Dentro de los centros de salud existe un equipo de personas que se dedican a buscar el bienestar del menor. Desde el punto de vista sanitario están los médicos y las enfermeras para cuidarles, pero hay otro grupo humano que una gran parte de la sociedad no conoce. Ellos consiguen que un alumno ingresado en el hospital o enfermo en su propia casa pueda seguir con su curso académico sin temor a perder el año y tener que repetir.

Ese grupo de profesores, más bien de superhéroes, olvidados en muchos casos por el mundo, hacen una tarea harto complicada, pero a la vez muy útil y gratificante.

No solo están para seguir un proceso individualizado con cada alumno desde el punto de vista escolar, teniendo en cuenta su edad y el curso al que pertenezcan, sino que son los encargados de animarlos, apoyarlos y levantarlos cuando se sientan hundidos o desesperados.

Su labor es compleja. Cada estudiante tiene un temario y un nivel distinto con lo cual se tienen que poner en juego muchas estrategias de diversificación y personalización del aprendizaje.

Además, son el punto de unión entre los alumnos y los centros a los que pertenecen.
¡Aquí sí tenemos bastante tomate! En cada centro hay multitud de profesores que deben ponerse de acuerdo con ellos para que el alumno esté informado y al día con su asignatura.

Muchas veces por desidia, otras por falta de tiempo o exceso de tareas, ese proceso no se cumple.
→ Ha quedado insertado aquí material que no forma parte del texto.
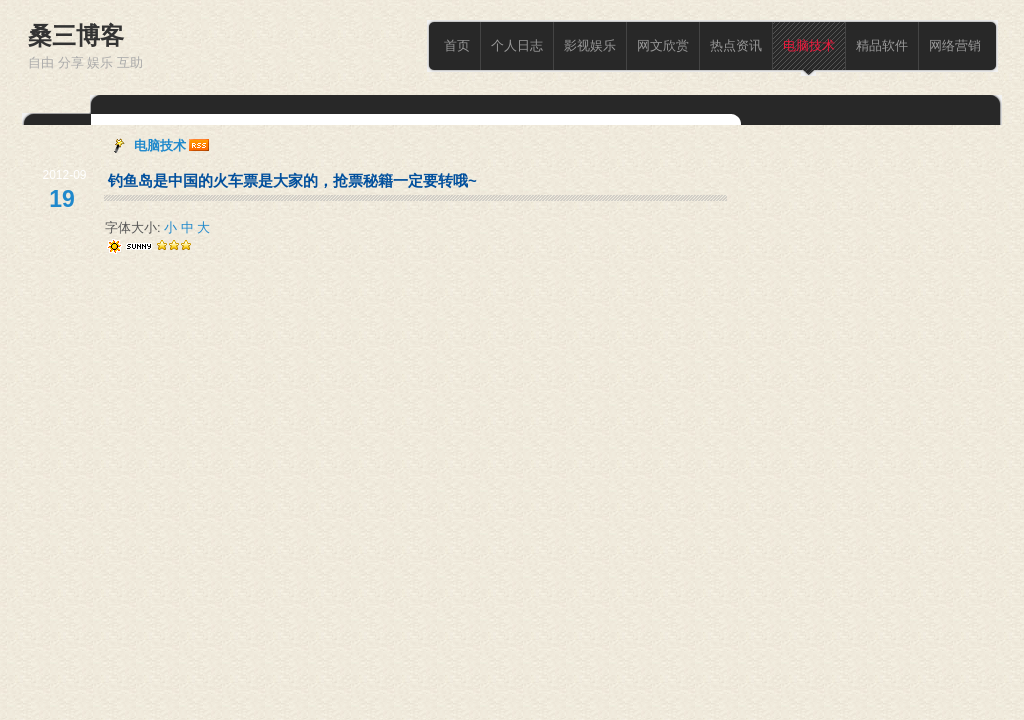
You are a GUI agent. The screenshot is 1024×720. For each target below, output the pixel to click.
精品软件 (882, 45)
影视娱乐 (590, 45)
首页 (457, 45)
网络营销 (955, 45)
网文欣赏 (663, 45)
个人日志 (517, 45)
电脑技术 (809, 45)
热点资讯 (736, 45)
Es decir, los educadores no mandan la tarea correspondiente y el alumno puede empezar a descolgarse de su asignatura.

En estos casos el docente del hospital se debe comunicar o con el profesor, el tutor o el director de centro y exponer la situación.

A veces la respuesta es inmediata, y el profesor recibe su tirón de orejas correspondiente. Pero en otras ocasiones no pasa nada y la desesperanza, tanto del alumno como de los padres, es máxima.

Porque no solo tienen que lidiar con una enfermedad que ya de por sí es una carga para el niño y su familia, sino que se sienten impotentes al no ver un apoyo del centro académico al que pertenecen.

Si el educando está en su casa porque la enfermedad se lo permite, puede pasar lo mismo.

Él tendrá un profesor de atención domiciliaria, que acudirá a su casa unas horas determinadas. Siempre menos de las necesarias, porque económicamente la administración no se puede costear más y tendrá que ayudarle con el montón de asignaturas que tenga, con los posibles deberes y trabajos que vayan llegando. Siempre que los docentes colaboren claro.

Llegados a este punto, ya que nuestro país, en este aspecto, tiene un buen servicio de atención a los pacientes más jóvenes a nivel educativo, ¿no deberíamos los docentes colaborar y ayudar al máximo a que estos profesores puedan continuar con nuestra labor en unas condiciones donde hay una enfermedad presente?

O, por el contrario, ¿debemos desconfiar de ellos y dificultar su trabajo lo máximo posible?
La respuesta es clara, unos lo harán mejor que otros, pero no debemos dudar de su integridad y dedicación absoluta.

Son docentes que además tienen que acompañar en una enfermedad. En ocasiones se enfrentan a la dolorosa muerte de ese alumno al que acompañaban…

No creo que sean necesarios más motivos para facilitarles la tarea y mostrarles nuestra admiración y respeto.

¡Gracias a todos vosotros! Es un orgullo ser vuestro compañero.